By the way I also discovered possible incorrect usage of JITTER_BUFFER_SET_MARGIN in current implementation - its value should be the same unit as the frame_size (e.g. JITTER_BUFFER_MIN_PACKETS * frame_size), since its used as timestamp under the hood, not as count of packets.

@spscream yeah you're probably right, the comments in the speexdsp code are probably outdated/misleading. Internally the macro sets a buffer_margin variable that is used as a RTP timestamp.
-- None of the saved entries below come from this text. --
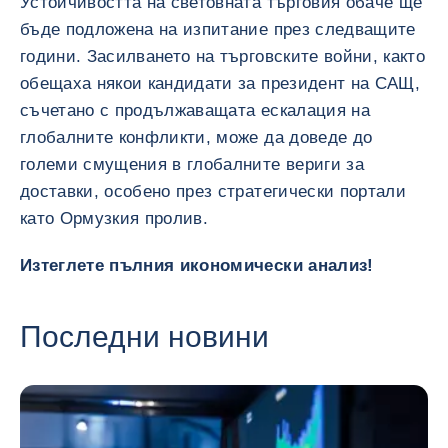
Устойчивостта на световната търговия обаче ще
бъде подложена на изпитание през следващите
години. Засилването на търговските войни, както
обещаха някои кандидати за президент на САЩ,
съчетано с продължаващата ескалация на
глобалните конфликти, може да доведе до
големи смущения в глобалните вериги за
доставки, особено през стратегически портали
като Ормузкия пролив.
Изтеглете пълния икономически анализ!
Последни новини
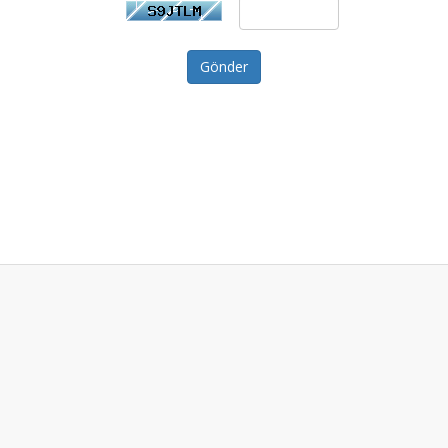
Gönder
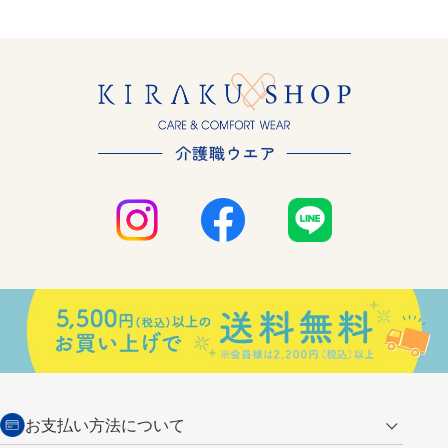
お支払い方法について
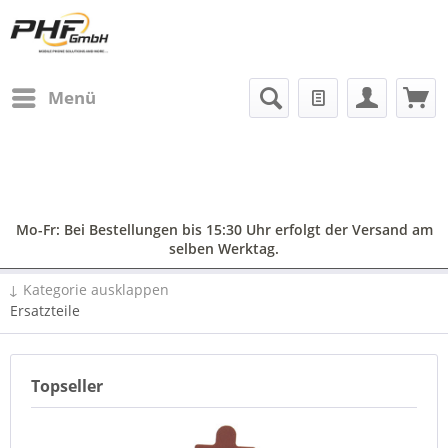
Menü
Mo-Fr: Bei Bestellungen bis 15:30 Uhr erfolgt der Versand am
selben Werktag.
↓ Kategorie ausklappen
Ersatzteile
Topseller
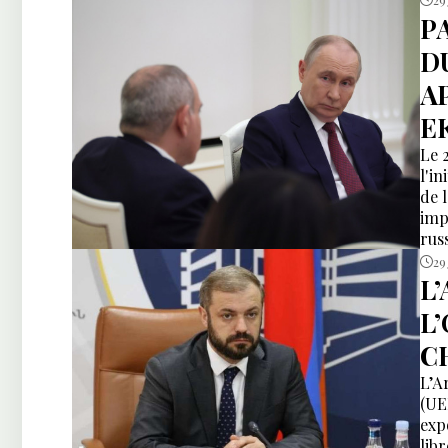
P
DU
A
E
Le 
l'i
de l
imp
rus
29
L’
L’
C
L’A
(UE
exp
lib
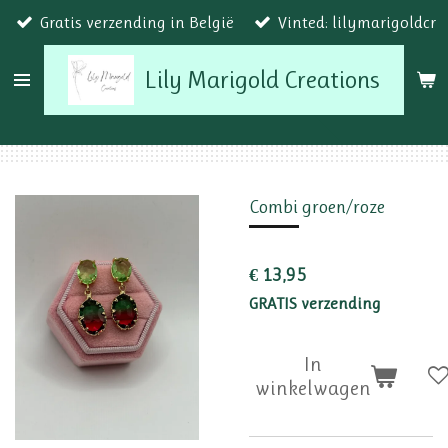
Gratis verzending in België
Vinted: lilymarigoldcr
Ga
direct
Lily Marigold Creations
naar
de
hoofdinhoud
Combi groen/roze
€ 13,95
GRATIS verzending
In
winkelwagen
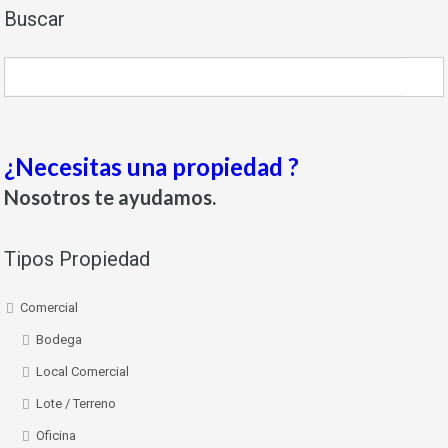
Buscar
¿Necesitas una propiedad ?
Nosotros te ayudamos.
Tipos Propiedad
Comercial
Bodega
Local Comercial
Lote / Terreno
Oficina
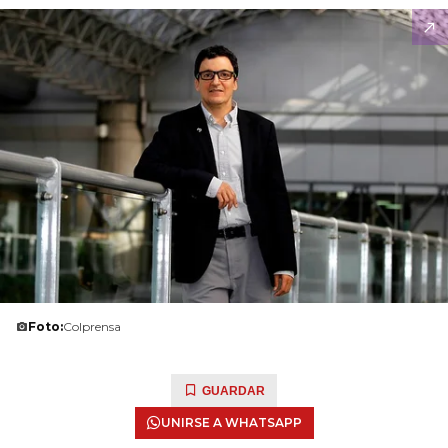
Foto:
Colprensa
GUARDAR
UNIRSE A WHATSAPP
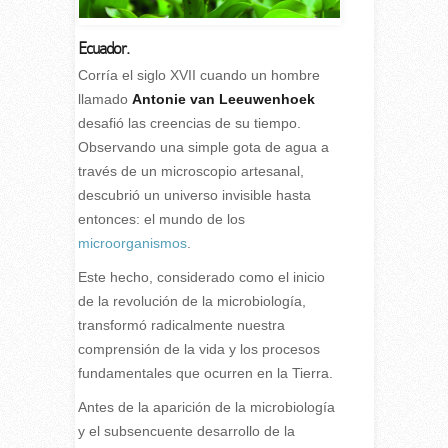
Ecuador.
C
orría el siglo XVII cuando un hombre
llamado
Antonie van Leeuwenhoek
desafió las creencias de su tiempo.
Observando una simple gota de agua a
través de un microscopio artesanal,
descubrió un universo invisible hasta
entonces: el mundo de los
microorganismos
.
Este hecho, considerado como el inicio
de la revolución de la microbiología,
transformó radicalmente nuestra
comprensión de la vida y los procesos
fundamentales que ocurren en la Tierra.
Antes de la aparición de la microbiología
y el subsencuente desarrollo de la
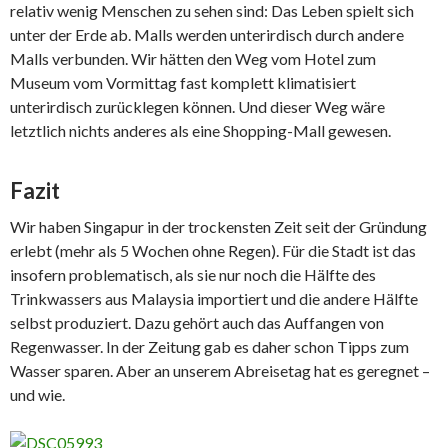
relativ wenig Menschen zu sehen sind: Das Leben spielt sich
unter der Erde ab. Malls werden unterirdisch durch andere
Malls verbunden. Wir hätten den Weg vom Hotel zum
Museum vom Vormittag fast komplett klimatisiert
unterirdisch zurücklegen können. Und dieser Weg wäre
letztlich nichts anderes als eine Shopping-Mall gewesen.
Fazit
Wir haben Singapur in der trockensten Zeit seit der Gründung
erlebt (mehr als 5 Wochen ohne Regen). Für die Stadt ist das
insofern problematisch, als sie nur noch die Hälfte des
Trinkwassers aus Malaysia importiert und die andere Hälfte
selbst produziert. Dazu gehört auch das Auffangen von
Regenwasser. In der Zeitung gab es daher schon Tipps zum
Wasser sparen. Aber an unserem Abreisetag hat es geregnet –
und wie.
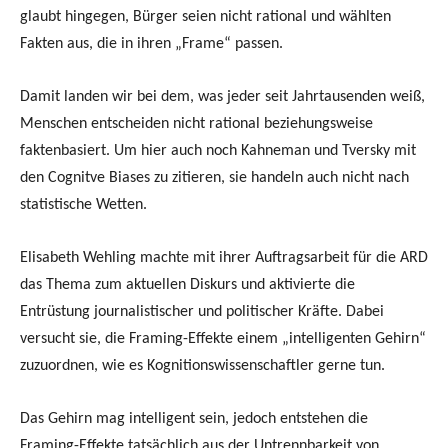
glaubt hingegen, Bürger seien nicht rational und wählten
Fakten aus, die in ihren „Frame“ passen.
Damit landen wir bei dem, was jeder seit Jahrtausenden weiß,
Menschen entscheiden nicht rational beziehungsweise
faktenbasiert. Um hier auch noch Kahneman und Tversky mit
den Cognitve Biases zu zitieren, sie handeln auch nicht nach
statistische Wetten.
Elisabeth Wehling machte mit ihrer Auftragsarbeit für die ARD
das Thema zum aktuellen Diskurs und aktivierte die
Entrüstung journalistischer und politischer Kräfte. Dabei
versucht sie, die Framing-Effekte einem „intelligenten Gehirn“
zuzuordnen, wie es Kognitionswissenschaftler gerne tun.
Das Gehirn mag intelligent sein, jedoch entstehen die
Framing-Effekte tatsächlich aus der Untrennbarkeit von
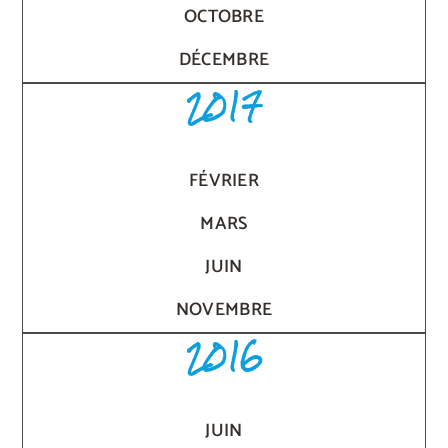
OCTOBRE
DÉCEMBRE
2017
FÉVRIER
MARS
JUIN
NOVEMBRE
2016
JUIN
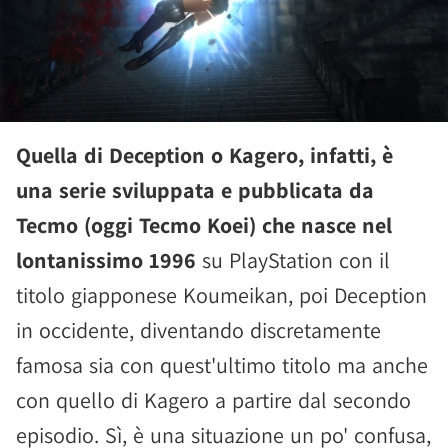
Quella di Deception o Kagero, infatti, è
una serie sviluppata e pubblicata da
Tecmo (oggi Tecmo Koei) che nasce nel
lontanissimo 1996
su PlayStation con il
titolo giapponese Koumeikan, poi Deception
in occidente, diventando discretamente
famosa sia con quest'ultimo titolo ma anche
con quello di Kagero a partire dal secondo
episodio. Sì, è una situazione un po' confusa,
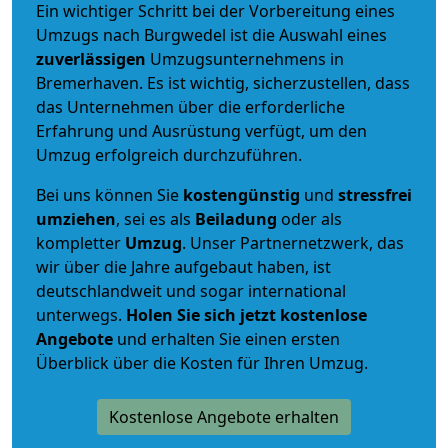
Ein wichtiger Schritt bei der Vorbereitung eines
Umzugs nach Burgwedel ist die Auswahl eines
zuverlässigen
Umzugsunternehmens in
Bremerhaven. Es ist wichtig, sicherzustellen, dass
das Unternehmen über die erforderliche
Erfahrung und Ausrüstung verfügt, um den
Umzug erfolgreich durchzuführen.
Bei uns können Sie
kostengünstig
und
stressfrei
umziehen
, sei es als
Beiladung
oder als
kompletter
Umzug
. Unser Partnernetzwerk, das
wir über die Jahre aufgebaut haben, ist
deutschlandweit und sogar international
unterwegs.
Holen Sie sich jetzt kostenlose
Angebote
und erhalten Sie einen ersten
Überblick über die Kosten für Ihren Umzug.
Kostenlose Angebote erhalten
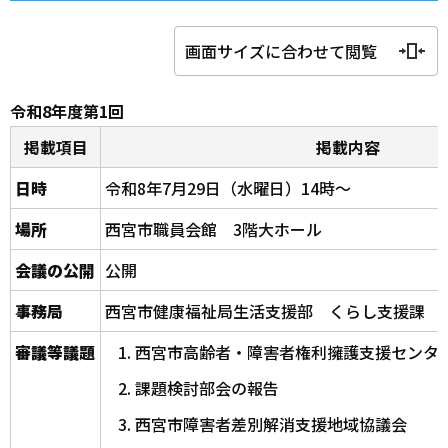
画面サイズに合わせて閲覧
令和8年度第1回
掲載項目
掲載内容
日時
令和8年7月29日（水曜日）14時～
場所
西宮市職員会館 3階大ホール
会議の公開
公開
事務局
西宮市健康福祉局生活支援部 くらし支援課
審議等議題
西宮市高齢者・障害者権利擁護支援センタ
課題検討部会の報告
西宮市障害者差別解消支援地域協議会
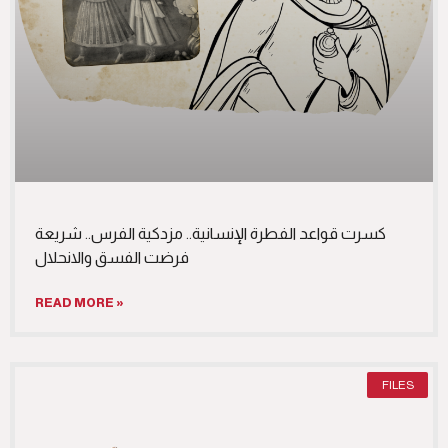
كسرت قواعد الفطرة الإنسانية.. مزدكية الفرس.. شريعة
فرضت الفسق والانحلال
READ MORE »
FILES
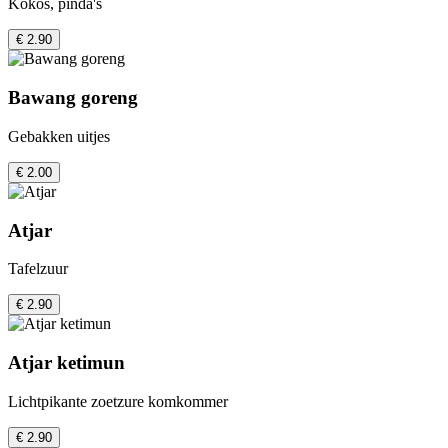
Kokos, pinda's
€ 2.90
Bawang goreng
Gebakken uitjes
€ 2.00
Atjar
Tafelzuur
€ 2.90
Atjar ketimun
Lichtpikante zoetzure komkommer
€ 2.90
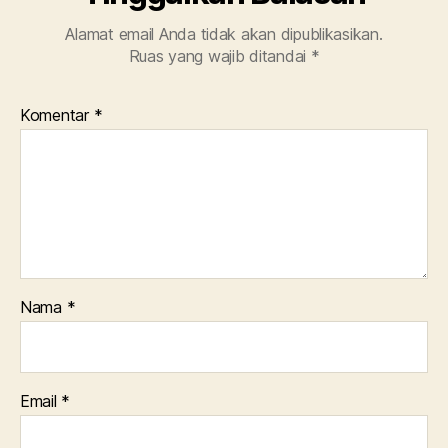
Alamat email Anda tidak akan dipublikasikan.
Ruas yang wajib ditandai
*
Komentar
*
Nama
*
Email
*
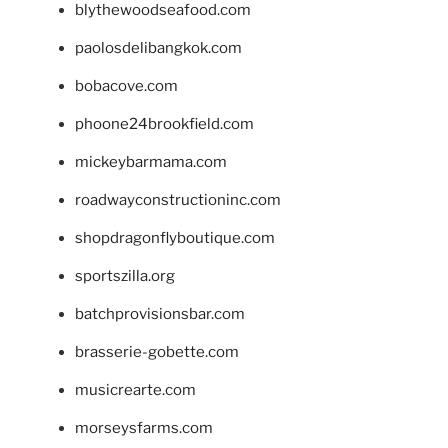
blythewoodseafood.com
paolosdelibangkok.com
bobacove.com
phoone24brookfield.com
mickeybarmama.com
roadwayconstructioninc.com
shopdragonflyboutique.com
sportszilla.org
batchprovisionsbar.com
brasserie-gobette.com
musicrearte.com
morseysfarms.com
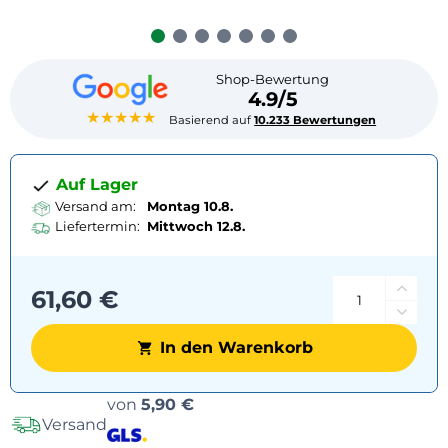
Shop-Bewertung
4.9/5
★★★★★
Basierend auf
10.233 Bewertungen
Auf Lager
Versand am:
Montag 10.8.
Liefertermin:
Mittwoch
12.8.
61,60 €
In den Warenkorb
Versandoptionen
von
5,90 €
Versand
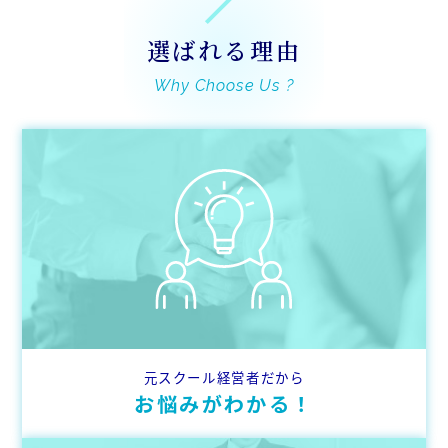
選ばれる理由
Why Choose Us ?
元スクール経営者だから
お悩みがわかる！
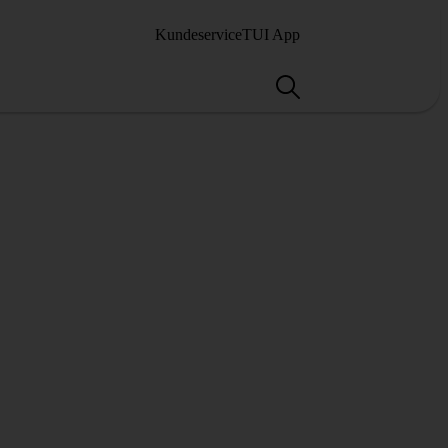
Kundeservice
TUI App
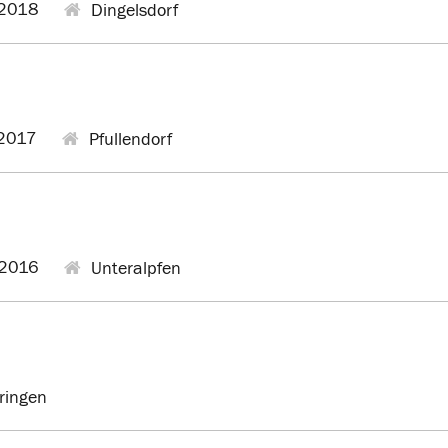
2018
Dingelsdorf
2017
Pfullendorf
2016
Unteralpfen
ringen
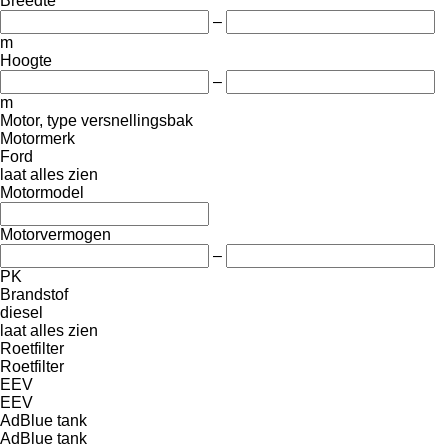
Breedte
–
m
Hoogte
–
m
Motor, type versnellingsbak
Motormerk
Ford
laat alles zien
Motormodel
Motorvermogen
–
PK
Brandstof
diesel
laat alles zien
Roetfilter
Roetfilter
EEV
EEV
AdBlue tank
AdBlue tank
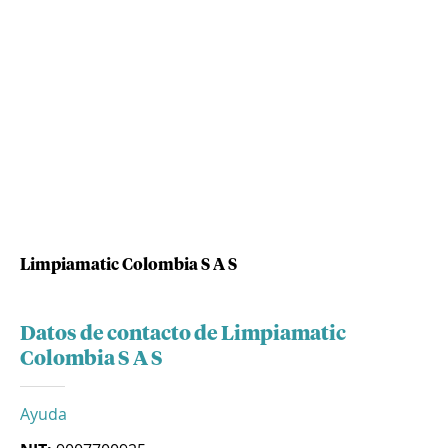
Limpiamatic Colombia S A S
Datos de contacto de Limpiamatic
Colombia S A S
Ayuda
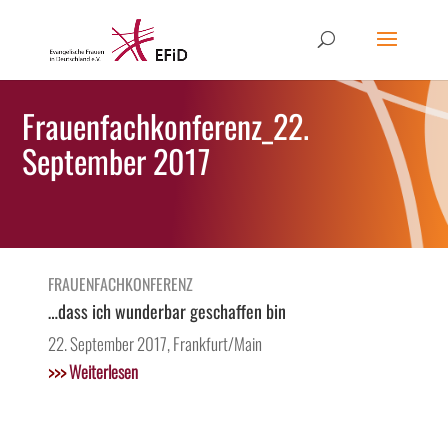
Frauenfachkonferenz_22.
September 2017
FRAUENFACHKONFERENZ
…dass ich wunderbar geschaffen bin
22. September 2017, Frankfurt/Main
>>>
Weiterlesen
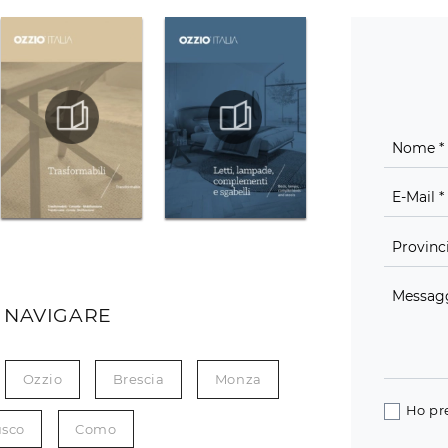
 NAVIGARE
Ozzio
Brescia
Monza
Ho pr
usco
Como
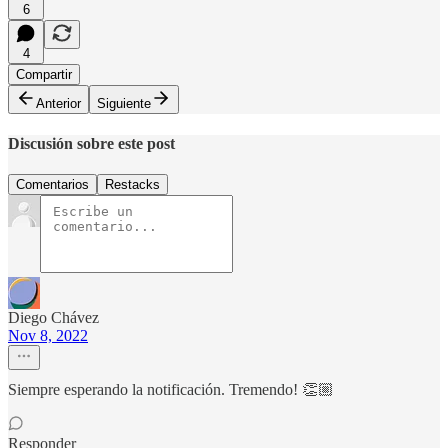
6
4
Compartir
Anterior
Siguiente
Discusión sobre este post
Comentarios
Restacks
Diego Chávez
Nov 8, 2022
Siempre esperando la notificación. Tremendo! 👏🏼
Responder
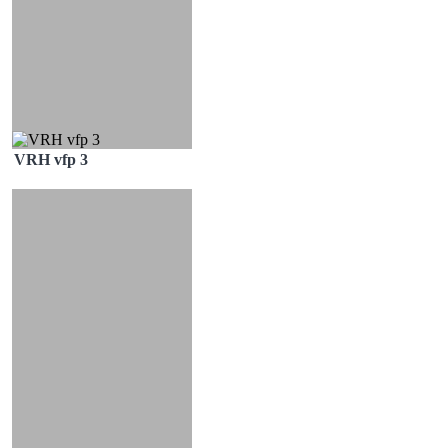
VRH vfp 3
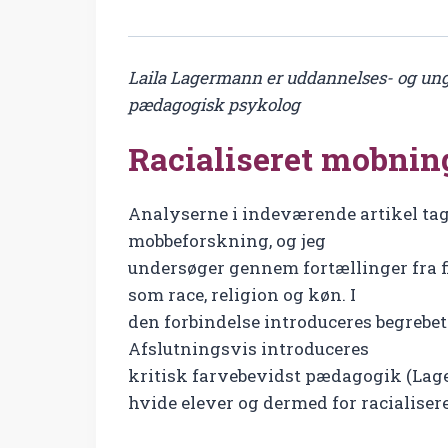
Laila Lagermann er uddannelses- og ung
pædagogisk psykolog
Racialiseret mobning
Analyserne i indeværende artikel tag
mobbeforskning, og jeg
undersøger gennem fortællinger fra fi
som race, religion og køn. I
den forbindelse introduceres begrebe
Afslutningsvis introduceres
kritisk farvebevidst pædagogik (Lage
hvide elever og dermed for racialiser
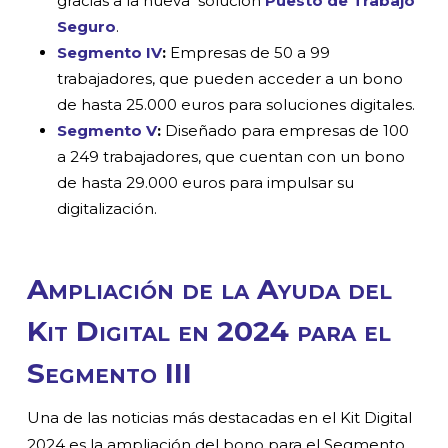
gracias a la nueva solución
Puesto de Trabajo
Seguro
.
Segmento IV
:
Empresas de 50 a 99
trabajadores, que pueden acceder a un bono
de hasta 25.000 euros para soluciones digitales.
Segmento V
:
Diseñado para empresas de 100
a 249 trabajadores, que cuentan con un bono
de hasta 29.000 euros para impulsar su
digitalización.
Ampliación de la Ayuda del
Kit Digital en 2024 para el
Segmento III
Una de las noticias más destacadas en el Kit Digital
2024 es la ampliación del bono para el Segmento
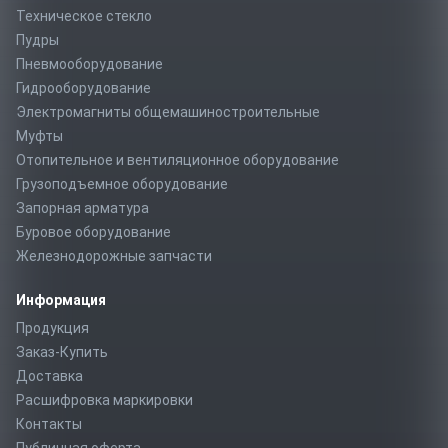
Техническое стекло
Пудры
Пневмооборудование
Гидрооборудование
Электромагниты общемашиностроительные
Муфты
Отопительное и вентиляционное оборудование
Грузоподъемное оборудование
Запорная арматура
Буровое оборудование
Железнодорожные запчасти
Информация
Продукция
Заказ-Купить
Доставка
Расшифровка маркировки
Контакты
spscream commented 8 months ago

I've tried another approach here and it works in our case even with huge loses: https://github.com/meetecho/janus-gateway/compare/master...spscream:janus-gateway:fix/am/audiobridge-cracks-fix-rnnoise#diff-476cfd26c102e4b3311b3b8e8f848bfeba283c1712a5f3f117254e0593a986f4R8959

@atoppi could you please look on it? If it is ok, i could refactor it and make another pr for you. Idea is the following:

I also tried to insert fec, but it seams it also leads to cracks

atoppi commented 8 months ago

@spscream the diff is huge and includes unrelated changes, can you please provide a more readable patch?

spscream commented 8 months ago

@atoppi https://github.com/meetecho/janus-gateway/commit/f5361e74520ae80be09504781237c16bfeae5340#diff-476cfd26c102e4b3311b3b8e8f848bfeba283c1712a5f3f117254e0593a986f4R8745 sure, here is commit with added changes

spscream commented 7 months ago

@atoppi hi! any thoughts?

spscream commented 7 months ago

If it is ok, I could make a new pr with my latest changes if it will be more convenient

atoppi commented 7 months ago

@spscream If you're able to propose a cleaner version of the patch it would greatly help thanks. I'll try to review this in the next few days.